Together with his former firm Herbert Smith Freehills, Weiniger helped Standard Chartered Bank win a US$148 million ICSID award against Tanzanian state power company Tanesco in September 2016. The co-counsel team persuaded a tribunal that it had been misled by Tanesco earlier in the case and should therefore revisit a decision to only grant declaratory relief. It is thought to be the first time an ICSID tribunal has reconsidered one of its substantive decisions. Annulment proceedings are pending, as is a separate ICSID claim that the team is helping the bank to bring against Tanzania.
On the state side, the firm helped Senegal to settle an ICSID claim brought by French cement company VICAT without any compensation paid by the state.
More work came from eastern Europe. As co-counsel with GAR 100 firm Fietta, Linklaters is acting for a private equity fund in an investment treaty claim against Poland relating to the expropriation of a stake in a bank. It continues to act in a €90 million treaty case against Estonia.
It defeated a US$1 billion LCIA claim for alleged breach of warranties in the sale of a majority interest in an eastern European steel entity.
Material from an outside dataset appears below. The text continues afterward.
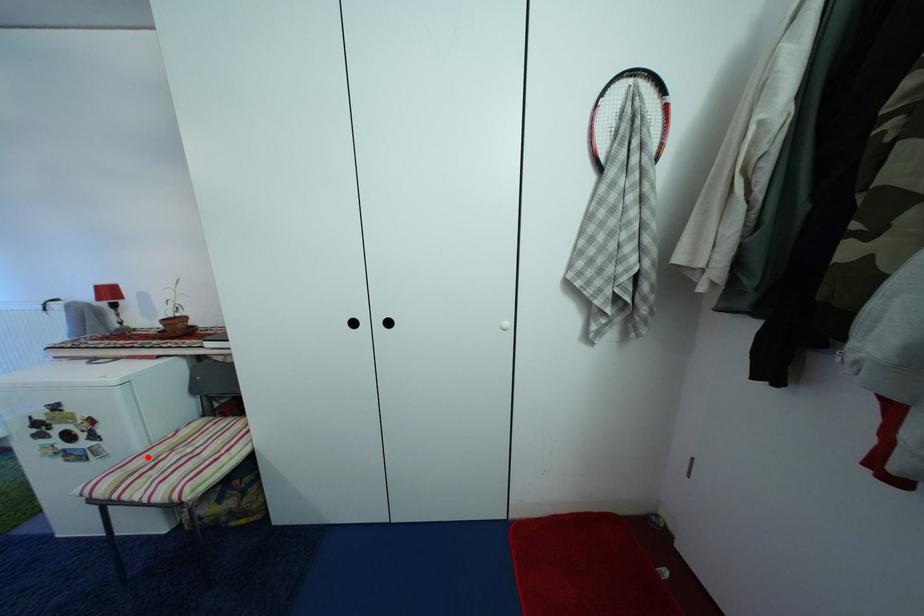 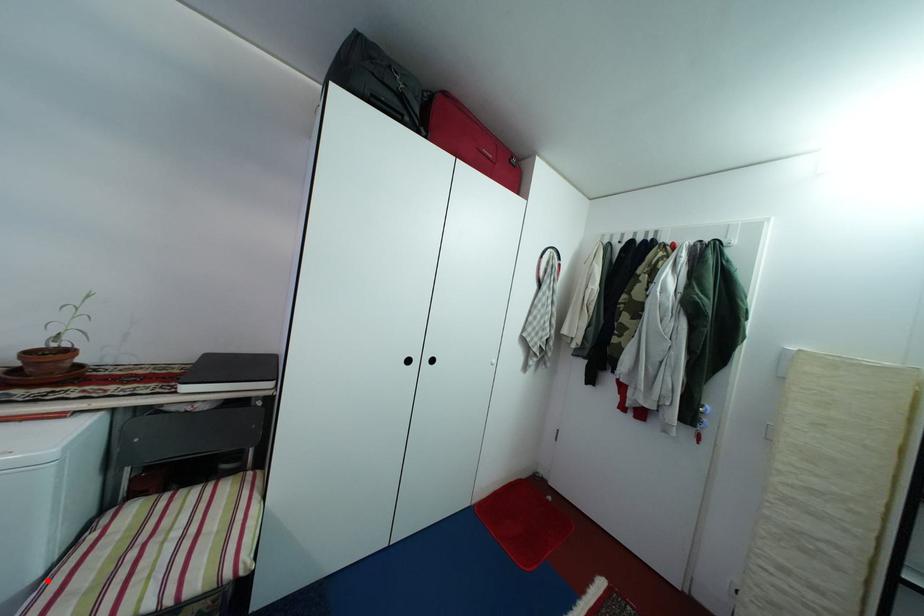 I am providing you with two images of the same scene from different viewpoints. A red point is marked on the first image and another point is marked on the second image. Is the red point in image1 aligned with the point shown in image2?

Yes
Weiniger helped another client, Ukrainian real estate developer Arricano, win an LCIA award in May 2016 requiring a counterparty to hand over a majority stake in a Kiev shopping centre.
The firm helped a German client settle a US$1.3 billion dispute relating to construction of a steel plant in Brazil.
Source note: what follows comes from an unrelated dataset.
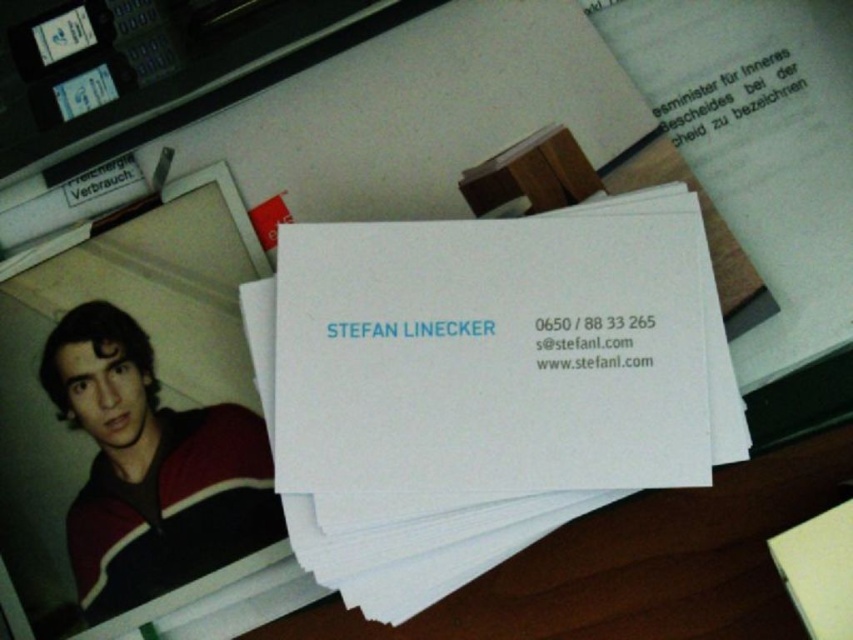 You are organizing a desk and need to place the white paper at center and the striped sweater at lower left. Which object should you move first if you want to place them side by side without overlapping?

The striped sweater at lower left should be moved first because the white paper at center might be wider than striped sweater at lower left, so moving the smaller object first allows proper alignment.

You are organizing a desk and see the white paper at center and the white matte business card at center. Which one is positioned to the right side?

The white paper at center is positioned to the right of the white matte business card at center.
Alexandre Job, in-house counsel at Total, praises the firm’s “extensive experience in high-profile cases and ability in developing a global dispute strategy.” Andrew Plump is “a powerful advocate, a strong oral litigator, and he never hesitates to be hands on”. Pierre Duprey is meanwhile “very clever at combining legal tactics with the clients’ interests, and always keeps a cool head”.